Eğer özel sermayeli girişimler önemli alanlara yatırım yapmaktan imtina ediyorlarsa hükümet, bu alanlarda KİT kurmaktan çekinmiyordu.

Ve eğer bazı özel sermayeli girişimler kötü yönetiliyorsa, hükümet bunları genellikle önce devralıp yeniden yapılandırıyor ve sonra çoğunlukla yeniden özel sektöre satıyordu(2).

Yine, Profesör Chang’a göre “Serbest piyasanın ve ticaretin anavatanı sayılan İngiltere ve ABD dâhil, hemen hemen bugünün tüm gelişmiş ülkeleri neoliberal iktisada karşı gelen politik reçetelere dayanarak zenginleşmişlerdir...” (3)

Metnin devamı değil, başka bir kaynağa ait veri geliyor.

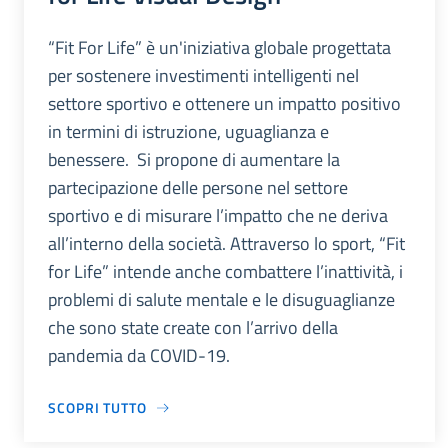
“Fit For Life” è un'iniziativa globale progettata
per sostenere investimenti intelligenti nel
settore sportivo e ottenere un impatto positivo
in termini di istruzione, uguaglianza e
benessere. Si propone di aumentare la
partecipazione delle persone nel settore
sportivo e di misurare l’impatto che ne deriva
all’interno della società. Attraverso lo sport, “Fit
for Life” intende anche combattere l’inattività, i
problemi di salute mentale e le disuguaglianze
che sono state create con l’arrivo della
pandemia da COVID-19.
SCOPRI TUTTO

Chang’ın bu aktardıklarının doğruluğunu Türkiye ölçeğinde, 1938 yılına kadar uygulanan politikalar ile Turgut Özal’lı yıllarla uygulanmaya başlayan iktisadi politikaları karşılaştırarak da yapabiliriz.

Neoliberalizm, dışladığı ve tarihe gömmeyi arzu ettiği kamucu yaklaşımın, inşa ettiği sanayi kuruluşlarını yok pahasına elden çıkarmış, sonuç olarak sermayeye karşı ulus devleti güçsüz kılarak, savunmasız bıraktığı emeği sömürme yoluna gitmiştir.

Türkiye bu krizden düze çıkmak istiyorsa ihtiyacı olan şey bir zihniyet devrimidir. Bu devrimin kodlarına Atatürk’ün uyguladığı iktisat politikalarını izleyerek çok açık bir şekilde ulaşabilirsiniz.

Ülkemiz artık hiç olmaması gereken bir yerde; IMF’nin kapısındadır ve kısa vadede bulması gereken yaklaşık 100 milyar dolar para için maalesef başka bir kaynak ortalarda görülmemektedir.

Bu mali yapımızla, o çok arzuladığımız güçlü Türkiye’yi kuramayacağımız, küresel rüzgârlarla savrulmaya devam edeceğimiz ve yoksullaşma serüvenimizin hız kesmeyeceği aşikârdır.

Bütün değerleri kurumları elden çıkarılmış, çiftçisi üretmekten vazgeçmiş, tüketimi ithalata dayandırılmış ve ciddi tehlikeleri haber veren mali tabloları üzerine başarı hikâyeleri yazılmaya devam edilen ülkemizin bir türbülansa girmesi için dış müdahalelere pek de gerek olmadığını söyleyebiliriz.

 

(1) Dr. Mahfi Eğilmez, Değişim Sürecinde Türkiye, s. 34.

(2) https://m.dunya.com/amp/kose-yazisi/guney-kore-mucizesini-nasil-yaratti/17518

(3) Ha-Joon Chang, Sanayileşmenin Gizli Tarihi, 2015.